For the word "İlçe", state how many lines of the records include it, with no other text.
*** Provided entries ***
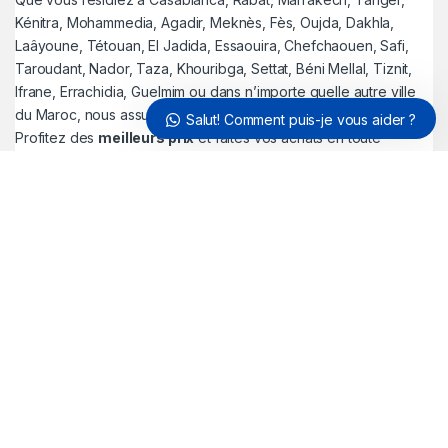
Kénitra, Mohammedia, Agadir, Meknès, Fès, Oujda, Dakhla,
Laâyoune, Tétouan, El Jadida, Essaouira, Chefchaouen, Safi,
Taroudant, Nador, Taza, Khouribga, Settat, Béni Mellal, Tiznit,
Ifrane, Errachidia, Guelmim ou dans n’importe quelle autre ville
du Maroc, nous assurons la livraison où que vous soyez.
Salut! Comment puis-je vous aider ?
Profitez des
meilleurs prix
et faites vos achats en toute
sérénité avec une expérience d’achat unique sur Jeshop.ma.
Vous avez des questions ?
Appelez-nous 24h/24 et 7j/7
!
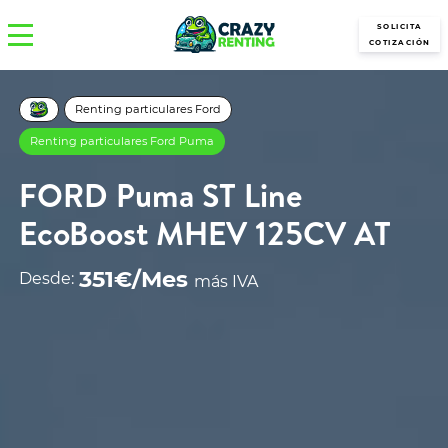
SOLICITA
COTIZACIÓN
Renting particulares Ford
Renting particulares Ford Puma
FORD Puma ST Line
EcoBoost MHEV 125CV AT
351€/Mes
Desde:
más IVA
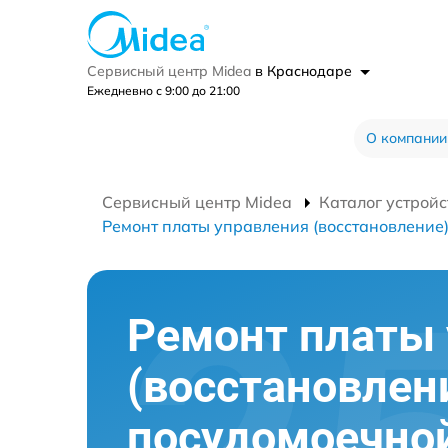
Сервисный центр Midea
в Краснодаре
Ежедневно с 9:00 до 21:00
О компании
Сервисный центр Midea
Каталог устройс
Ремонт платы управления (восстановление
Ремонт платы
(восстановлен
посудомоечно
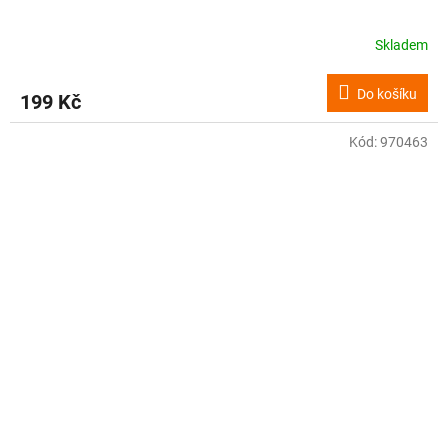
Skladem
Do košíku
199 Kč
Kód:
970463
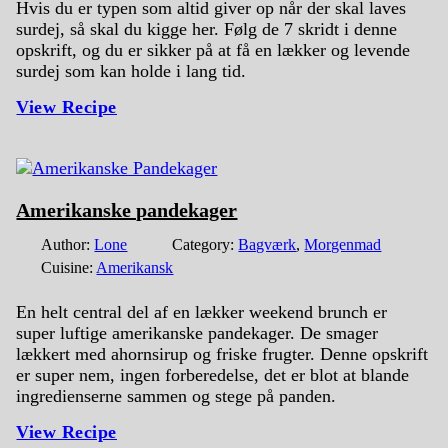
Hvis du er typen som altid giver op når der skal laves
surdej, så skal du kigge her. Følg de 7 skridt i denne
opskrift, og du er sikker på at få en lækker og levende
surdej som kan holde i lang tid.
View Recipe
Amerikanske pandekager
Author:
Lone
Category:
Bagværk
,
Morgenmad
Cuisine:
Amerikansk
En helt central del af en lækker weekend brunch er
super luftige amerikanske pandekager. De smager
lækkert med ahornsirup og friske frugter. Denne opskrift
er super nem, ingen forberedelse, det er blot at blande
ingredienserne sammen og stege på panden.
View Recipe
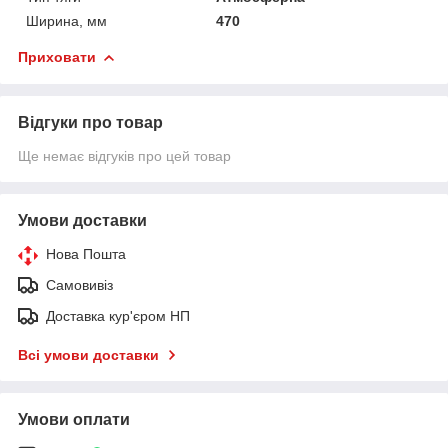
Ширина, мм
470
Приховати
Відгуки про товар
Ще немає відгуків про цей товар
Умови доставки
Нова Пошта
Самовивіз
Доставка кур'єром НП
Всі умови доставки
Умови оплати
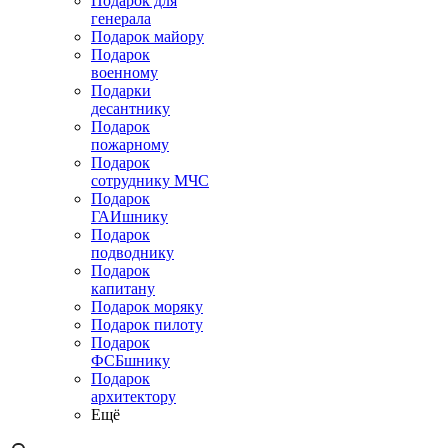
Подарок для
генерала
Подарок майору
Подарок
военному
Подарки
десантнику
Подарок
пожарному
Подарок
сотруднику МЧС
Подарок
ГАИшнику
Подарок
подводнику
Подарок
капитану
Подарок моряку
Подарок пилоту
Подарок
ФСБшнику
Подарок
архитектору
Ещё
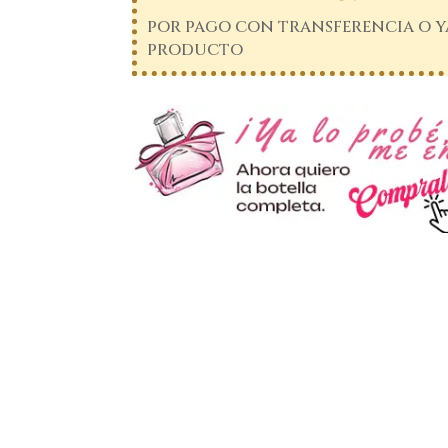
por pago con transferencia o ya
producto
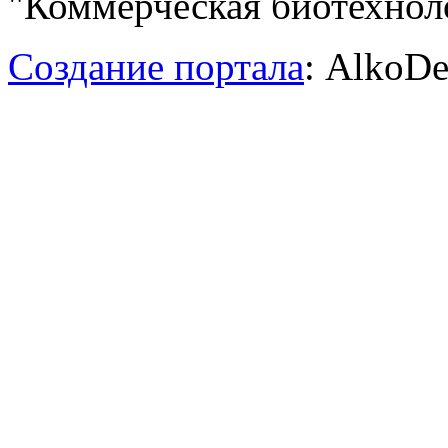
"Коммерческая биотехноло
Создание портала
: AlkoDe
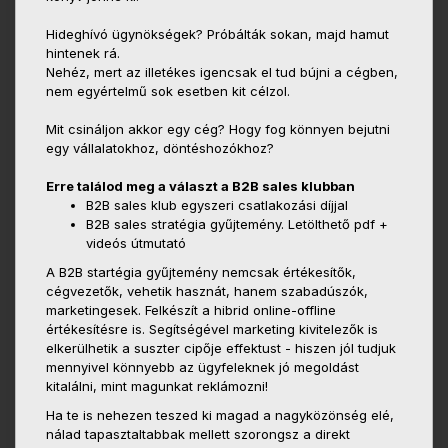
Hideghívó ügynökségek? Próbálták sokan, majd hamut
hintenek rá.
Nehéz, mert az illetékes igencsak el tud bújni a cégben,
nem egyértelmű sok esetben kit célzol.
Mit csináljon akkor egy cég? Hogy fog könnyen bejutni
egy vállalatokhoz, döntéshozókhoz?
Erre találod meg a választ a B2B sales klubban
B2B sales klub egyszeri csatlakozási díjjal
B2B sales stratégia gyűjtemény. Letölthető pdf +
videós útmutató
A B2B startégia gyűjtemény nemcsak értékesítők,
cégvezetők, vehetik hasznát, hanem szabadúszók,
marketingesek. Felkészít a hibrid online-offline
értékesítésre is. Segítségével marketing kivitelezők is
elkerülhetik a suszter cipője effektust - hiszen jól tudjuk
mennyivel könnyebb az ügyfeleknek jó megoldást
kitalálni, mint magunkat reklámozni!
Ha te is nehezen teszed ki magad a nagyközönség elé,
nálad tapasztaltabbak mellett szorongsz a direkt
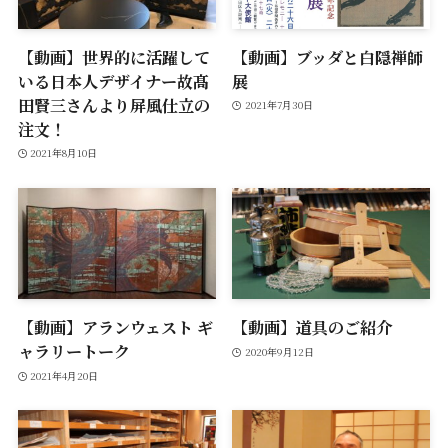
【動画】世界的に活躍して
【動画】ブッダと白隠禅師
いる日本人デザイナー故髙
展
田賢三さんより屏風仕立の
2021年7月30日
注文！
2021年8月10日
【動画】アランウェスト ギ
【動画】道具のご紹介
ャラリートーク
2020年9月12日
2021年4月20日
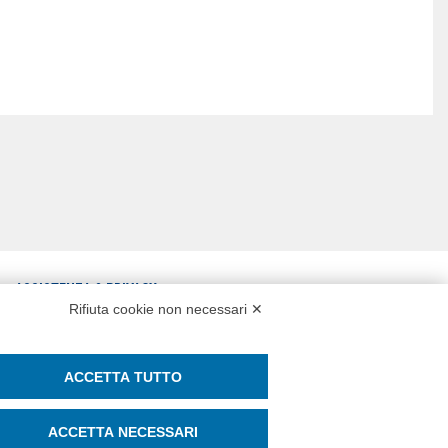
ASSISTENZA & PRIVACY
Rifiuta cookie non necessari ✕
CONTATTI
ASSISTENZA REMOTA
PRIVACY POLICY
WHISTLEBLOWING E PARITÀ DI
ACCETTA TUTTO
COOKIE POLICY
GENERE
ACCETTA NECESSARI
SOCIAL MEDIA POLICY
*** End of Provided entries ***
*** Provided entries ***
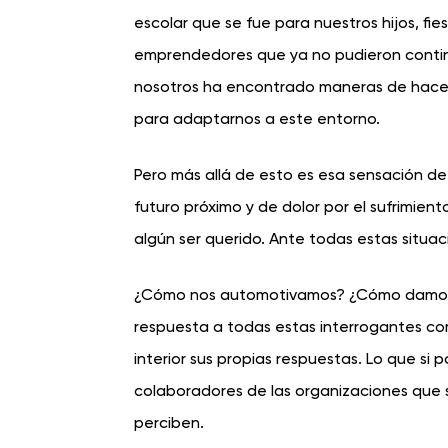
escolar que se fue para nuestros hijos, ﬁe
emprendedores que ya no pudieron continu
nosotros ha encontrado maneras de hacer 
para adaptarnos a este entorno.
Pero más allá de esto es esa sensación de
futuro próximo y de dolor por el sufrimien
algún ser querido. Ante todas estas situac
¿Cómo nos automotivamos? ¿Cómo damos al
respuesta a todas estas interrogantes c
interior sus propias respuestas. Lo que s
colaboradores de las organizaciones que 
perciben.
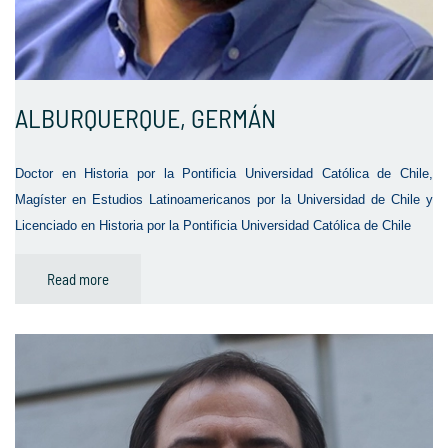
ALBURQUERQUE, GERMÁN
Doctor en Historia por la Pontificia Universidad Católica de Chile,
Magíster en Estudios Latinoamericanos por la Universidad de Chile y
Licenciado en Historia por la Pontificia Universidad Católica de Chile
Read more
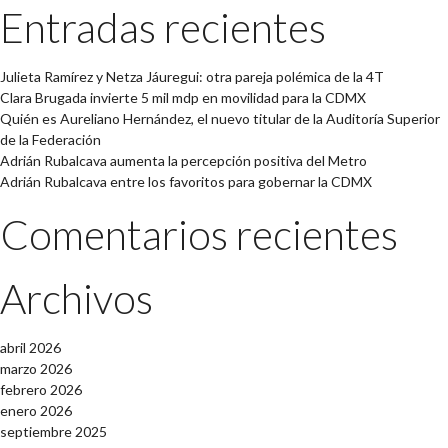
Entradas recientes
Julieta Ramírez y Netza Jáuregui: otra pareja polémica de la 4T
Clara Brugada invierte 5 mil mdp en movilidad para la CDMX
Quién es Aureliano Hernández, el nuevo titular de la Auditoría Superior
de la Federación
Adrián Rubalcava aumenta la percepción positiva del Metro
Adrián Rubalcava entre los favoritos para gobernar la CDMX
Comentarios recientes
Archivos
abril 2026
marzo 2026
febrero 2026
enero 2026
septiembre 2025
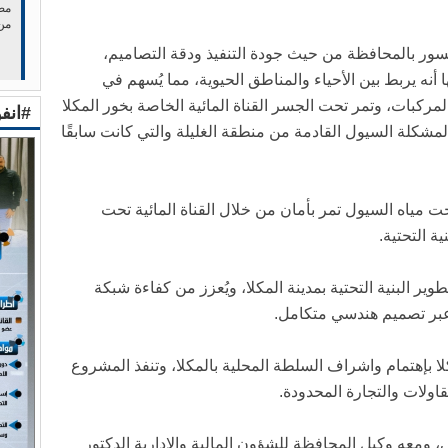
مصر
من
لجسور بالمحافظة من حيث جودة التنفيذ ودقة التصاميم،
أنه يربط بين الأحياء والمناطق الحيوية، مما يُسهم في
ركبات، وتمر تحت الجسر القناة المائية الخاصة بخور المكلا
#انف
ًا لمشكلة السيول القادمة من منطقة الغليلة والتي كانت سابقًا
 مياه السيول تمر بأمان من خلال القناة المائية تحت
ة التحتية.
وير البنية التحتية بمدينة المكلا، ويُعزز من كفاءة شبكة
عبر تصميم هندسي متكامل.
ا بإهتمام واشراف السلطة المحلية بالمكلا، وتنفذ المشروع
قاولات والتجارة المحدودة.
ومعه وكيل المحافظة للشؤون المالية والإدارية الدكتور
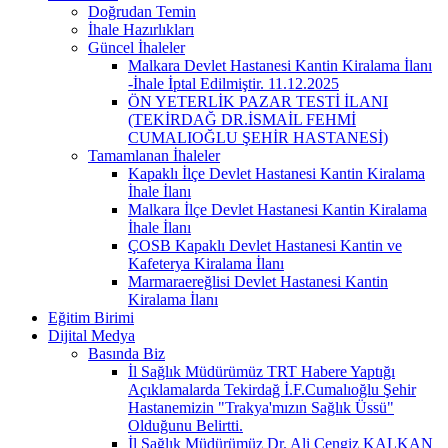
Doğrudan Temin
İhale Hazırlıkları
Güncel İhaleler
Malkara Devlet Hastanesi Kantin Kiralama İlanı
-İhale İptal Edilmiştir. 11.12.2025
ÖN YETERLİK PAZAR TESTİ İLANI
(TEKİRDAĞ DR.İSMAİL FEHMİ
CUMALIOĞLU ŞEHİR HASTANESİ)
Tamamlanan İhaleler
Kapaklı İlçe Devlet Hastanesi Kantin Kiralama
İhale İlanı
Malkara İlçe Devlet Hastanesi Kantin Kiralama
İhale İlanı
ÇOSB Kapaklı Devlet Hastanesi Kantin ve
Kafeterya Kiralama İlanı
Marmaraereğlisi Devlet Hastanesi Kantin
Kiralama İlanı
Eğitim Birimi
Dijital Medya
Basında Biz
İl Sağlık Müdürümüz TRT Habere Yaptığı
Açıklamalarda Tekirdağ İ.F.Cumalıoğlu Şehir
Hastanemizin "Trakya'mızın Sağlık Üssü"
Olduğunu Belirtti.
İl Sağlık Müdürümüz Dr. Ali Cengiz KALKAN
*** End of Provided entries ***
**Task response:**
2